Et puis il y a les raisons moins nobles, le dopage en fait partie. Il y a d'abord évidemment l'affaire Festina en 1998 avec l'exclusion de l'équipe le 17 juillet, un peu plus d'une semaine après l'arrestation du soigneur Willy Voet avec 235 ampoules d'EPO retrouvées dans son coffre.

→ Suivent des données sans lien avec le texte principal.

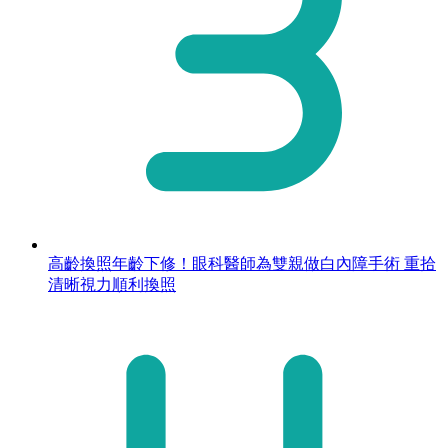
高齡換照年齡下修！眼科醫師為雙親做白內障手術 重拾
清晰視力順利換照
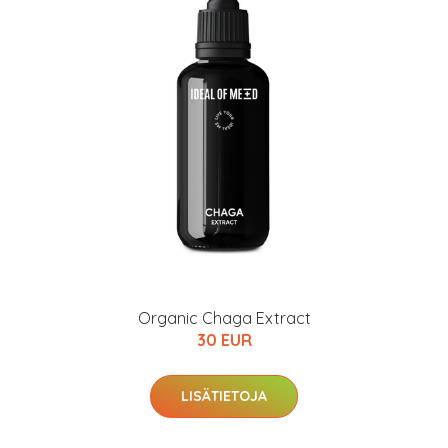
Organic Chaga Extract
30 EUR
LISÄTIETOJA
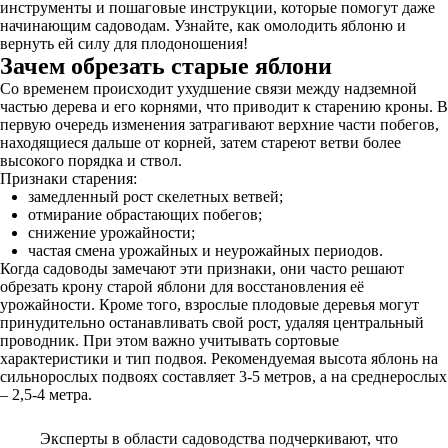
инструменты и пошаговые инструкции, которые помогут даже
начинающим садоводам. Узнайте, как омолодить яблоню и
вернуть ей силу для плодоношения!
Зачем обрезать старые яблони
Со временем происходит ухудшение связи между надземной
частью дерева и его корнями, что приводит к старению кроны. В
первую очередь изменения затрагивают верхние части побегов,
находящиеся дальше от корней, затем стареют ветви более
высокого порядка и ствол.
Признаки старения:
замедленный рост скелетных ветвей;
отмирание обрастающих побегов;
снижение урожайности;
частая смена урожайных и неурожайных периодов.
Когда садоводы замечают эти признаки, они часто решают
обрезать крону старой яблони для восстановления её
урожайности. Кроме того, взрослые плодовые деревья могут
принудительно останавливать свой рост, удаляя центральный
проводник. При этом важно учитывать сортовые
характеристики и тип подвоя. Рекомендуемая высота яблонь на
сильнорослых подвоях составляет 3-5 метров, а на среднерослых
– 2,5-4 метра.
Эксперты в области садоводства подчеркивают, что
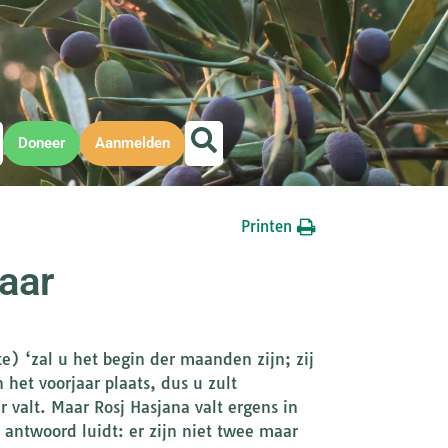
Doneer
Aanmelden
Printen
aar
e) ‘zal u het begin der maanden zijn; zij
 het voorjaar plaats, dus u zult
 valt. Maar Rosj Hasjana valt ergens in
 antwoord luidt: er zijn niet twee maar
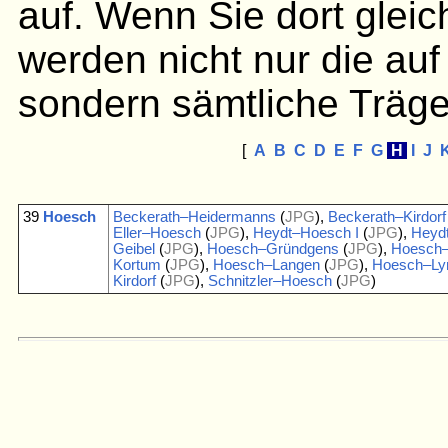
auf. Wenn Sie dort gleic
werden nicht nur die auf
sondern sämtliche Träge
[
A
B
C
D
E
F
G
H
I
J
39
Hoesch
Beckerath–Heidermanns
(
JPG
),
Beckerath–Kirdorf
Eller–Hoesch
(
JPG
),
Heydt–Hoesch I
(
JPG
),
Heydt
Geibel
(
JPG
),
Hoesch–Gründgens
(
JPG
),
Hoesch
Kortum
(
JPG
),
Hoesch–Langen
(
JPG
),
Hoesch–Ly
Kirdorf
(
JPG
),
Schnitzler–Hoesch
(
JPG
)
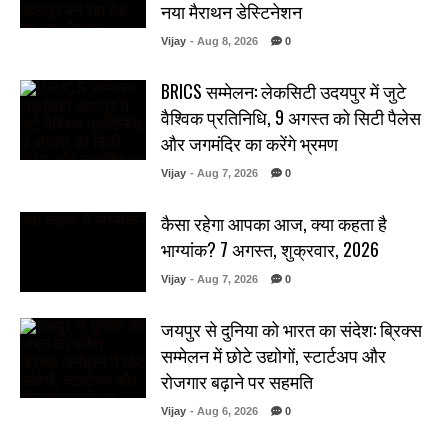
नया मैराथन डेस्टिनेशन
Vijay
- Aug 8, 2026
0
BRICS सम्मेलन: लेकसिटी उदयपुर में जुटे
वैश्विक प्रतिनिधि, 9 अगस्त को सिटी पैलेस
और जगमंदिर का करेंगे भ्रमण
Vijay
- Aug 7, 2026
0
कैसा रहेगा आपका आज, क्या कहता है
भाग्यांक? 7 अगस्त, शुक्रवार, 2026
Vijay
- Aug 7, 2026
0
जयपुर से दुनिया को भारत का संदेश: ब्रिक्स
सम्मेलन में छोटे उद्योगों, स्टार्टअप और
रोजगार बढ़ाने पर सहमति
Vijay
- Aug 6, 2026
0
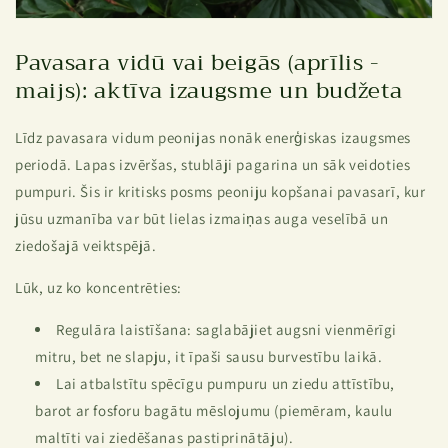
Pavasara vidū vai beigās (aprīlis -
maijs): aktīva izaugsme un budžeta
Līdz pavasara vidum peonijas nonāk enerģiskas izaugsmes
periodā. Lapas izvēršas, stublāji pagarina un sāk veidoties
pumpuri. Šis ir kritisks posms peoniju kopšanai pavasarī, kur
jūsu uzmanība var būt lielas izmaiņas auga veselībā un
ziedošajā veiktspējā.
Lūk, uz ko koncentrēties:
Regulāra laistīšana: saglabājiet augsni vienmērīgi
mitru, bet ne slapju, it īpaši sausu burvestību laikā.
Lai atbalstītu spēcīgu pumpuru un ziedu attīstību,
barot ar fosforu bagātu mēslojumu (piemēram, kaulu
maltīti vai ziedēšanas pastiprinātāju).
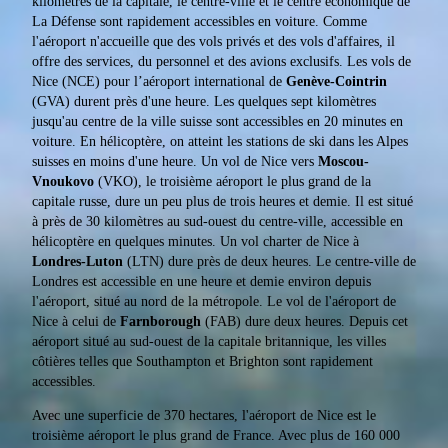
kilomètres de la capitale, le centre-ville et le centre économique de
La Défense sont rapidement accessibles en voiture. Comme
l'aéroport n'accueille que des vols privés et des vols d'affaires, il
offre des services, du personnel et des avions exclusifs. Les vols de
Nice (NCE) pour l’aéroport international de
Genève-Cointrin
(GVA) durent près d'une heure. Les quelques sept kilomètres
jusqu'au centre de la ville suisse sont accessibles en 20 minutes en
voiture. En hélicoptère, on atteint les stations de ski dans les Alpes
suisses en moins d'une heure. Un vol de Nice vers
Moscou-
Vnoukovo
(VKO), le troisième aéroport le plus grand de la
capitale russe, dure un peu plus de trois heures et demie. Il est situé
à près de 30 kilomètres au sud-ouest du centre-ville, accessible en
hélicoptère en quelques minutes. Un vol charter de Nice à
Londres-Luton
(LTN) dure près de deux heures. Le centre-ville de
Londres est accessible en une heure et demie environ depuis
l'aéroport, situé au nord de la métropole. Le vol de l'aéroport de
Nice à celui de
Farnborough
(FAB) dure deux heures. Depuis cet
aéroport situé au sud-ouest de la capitale britannique, les villes
côtières telles que Southampton et Brighton sont rapidement
accessibles.
Avec une superficie de 370 hectares, l'aéroport de Nice est le
troisième aéroport le plus grand de France. Avec plus de 160 000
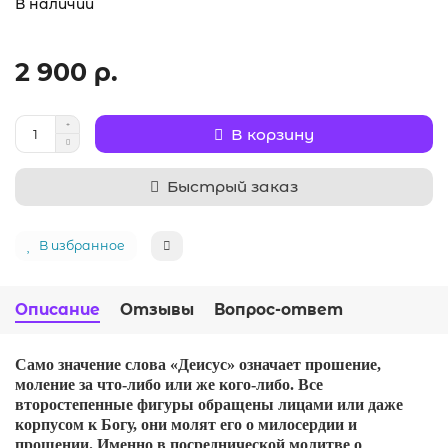
В наличии
2 900 р.
В корзину
Быстрый заказ
В избранное
Описание
Отзывы
Вопрос-ответ
Само значение слова «Деисус» означает прошение,
моление за что-либо или же кого-либо. Все
второстепенные фигуры обращены лицами или даже
корпусом к Богу, они молят его о милосердии и
прощении. Именно в посреднической молитве о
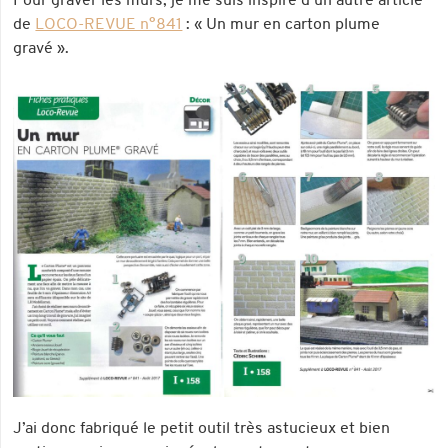
Pour graver les murs, je me suis inspiré d’un autre article
de
LOCO-REVUE n°841
: « Un mur en carton plume
gravé ».
J’ai donc fabriqué le petit outil très astucieux et bien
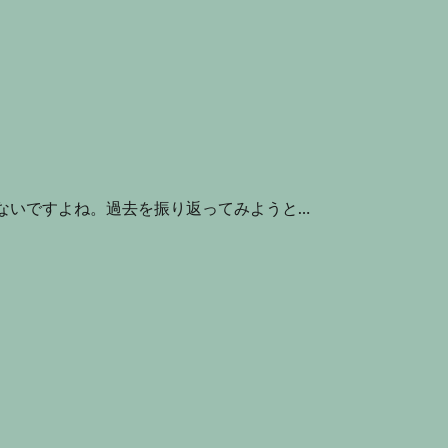
なかないですよね。過去を振り返ってみようと…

Comme l'indique la RTBF dans son article, cinq équipes (Once, Banesto, Kelme, Vitalicio et Riso Scotti) décident de quitter le Tour, officiellement pour dénoncer les méthodes des enquêteurs. Le podium de cette édition (Marco Pantani, Jan Ullrich et Bobby Julich) sera lui aussi mis en cause pour dopage. D'autres affaires de la sorte sont aussi intervenues plus tard. En 2007 d'abord avec les retraits d'Astana et Cofidis après les contrôles positifs respectifs d'Alexandre Vinokourov et Cristian Moreni. Et en 2008, avec celui de Saunier Duval en 2008 (après le contrôle positif de Riccardo Ricco).